I was making coffee and getting my day started when the phone rang again, which is just weird. No one calls us in the morning, and rightly so - if we're not at work or in class, we're asleep - and three calls in one morning is an awful lot. It was Sue, my boss from last year!
As it turns out, the work-study people took until this past Monday to even get her my resume, and haven't been returning her phone calls to make sure it's okay to hire me again. She decided to call me up anyway so I wasn't worrying that she hated me (which, you know, I might have been, a little) and have me come in for an interview so that we can say I interviewed, and can I come in this afternoon for a chat?
So I went in and we talked about the position, and how much I'd like to help out with the many little tasks going on in the world of UNB archaeology these days. The short list seems to include publishing papers on the conference last semester, helping to set up a new lab space on campus (a replacement for my closet last year; this one has six rooms! and a kitchen!), and cleaning more flakes, plus whatever Dr. Black has kicking around in his queue of things for students to do. I'm excited, she's happy to have me back, at this point it's all on the university to say yea or nay. My fingers, toes, and eyes are crossed, and I'm encouraging the cats to, too.

2. Also in the world of jobs, Sean has had a second conversation with his work-study boss at the library about potentially working there over the summer, depending on budget. It sounds to me like it's a question of how much they can pay him for how many hours, more than whether it can happen at all, but I might be overly optimistic.
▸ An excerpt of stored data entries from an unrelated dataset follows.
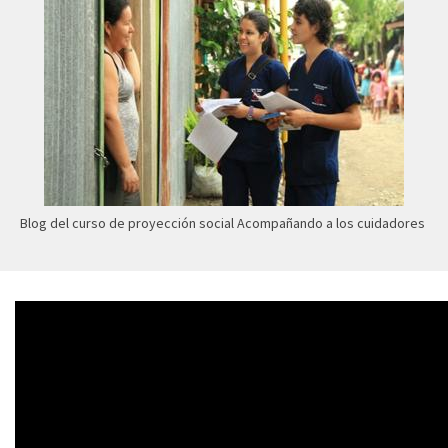
Blog del curso de proyección social Acompañando a los cuidadores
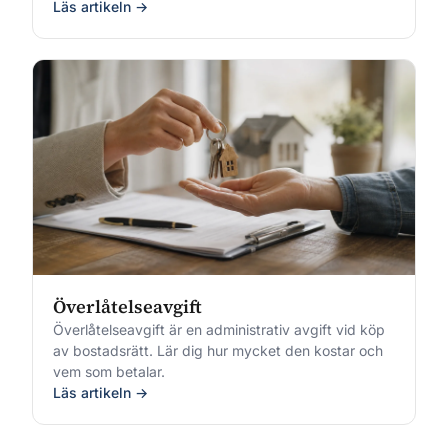
Läs artikeln →
Överlåtelseavgift
Överlåtelseavgift är en administrativ avgift vid köp
av bostadsrätt. Lär dig hur mycket den kostar och
vem som betalar.
Läs artikeln →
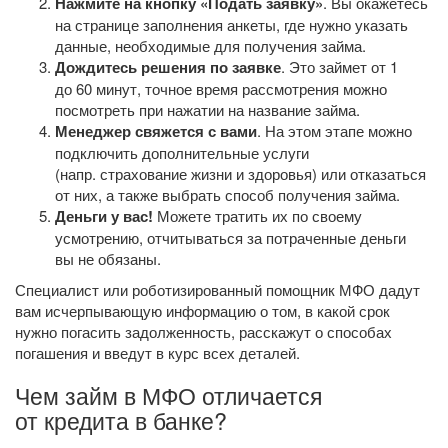
Нажмите на кнопку «Подать заявку»
. Вы окажетесь
на странице заполнения анкеты, где нужно указать
данные, необходимые для получения займа.
Дождитесь решения по заявке
. Это займет от 1
до 60 минут, точное время рассмотрения можно
посмотреть при нажатии на название займа.
Менеджер свяжется с вами
. На этом этапе можно
подключить дополнительные услуги
(напр. страхование жизни и здоровья) или отказаться
от них, а также выбрать способ получения займа.
Деньги у вас!
Можете тратить их по своему
усмотрению, отчитываться за потраченные деньги
вы не обязаны.
Специалист или роботизированный помощник МФО дадут
вам исчерпывающую информацию о том, в какой срок
нужно погасить задолженность, расскажут о способах
погашения и введут в курс всех деталей.
Чем займ в МФО отличается
от кредита в банке?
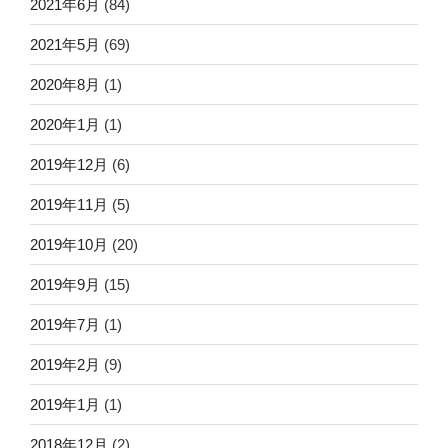
2021年6月
(84)
2021年5月
(69)
2020年8月
(1)
2020年1月
(1)
2019年12月
(6)
2019年11月
(5)
2019年10月
(20)
2019年9月
(15)
2019年7月
(1)
2019年2月
(9)
2019年1月
(1)
2018年12月
(2)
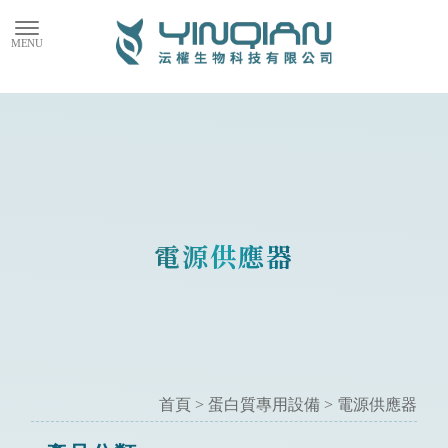
電源供應器
首頁
>
蛋白質專用設備
>
電源供應器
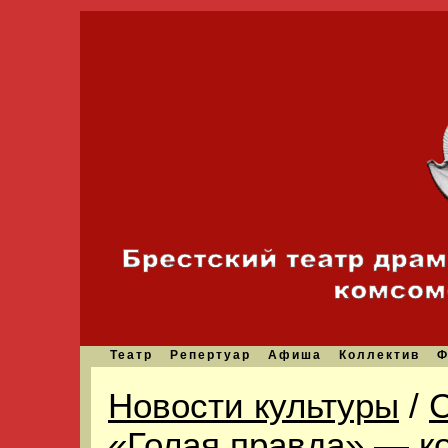
Театр
Репертуар
Афиша
Коллектив
Ф
Новости культуры
/
С
«Голая правда» — к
He's so excited about it, though - he really likes his job, tedious as it may be.

3. Oh, and after my conversation with Sue, Stu stopped by to tell me he got the job with the Rogue right after the hiring woman called me. Jobs for everyone!

4. So, um, yes. The rest of life is pretty routine. I've been trying to get through a metric ton of language homework this week, but it's not very inspiring. Nonetheless it all must be finished today, so hopefully at some stupid hour of the night I can smile proudly at my stack of finished translation (in both directions, for both languages!) and collapse into a euphoric heap.
Also, Sean randomly ran into Neil for the first time all semester, and then I randomly ran into the pair of them, so we went down to the Cellar and played pool. Neil may even be joining us for D&D with Will and Marie soon.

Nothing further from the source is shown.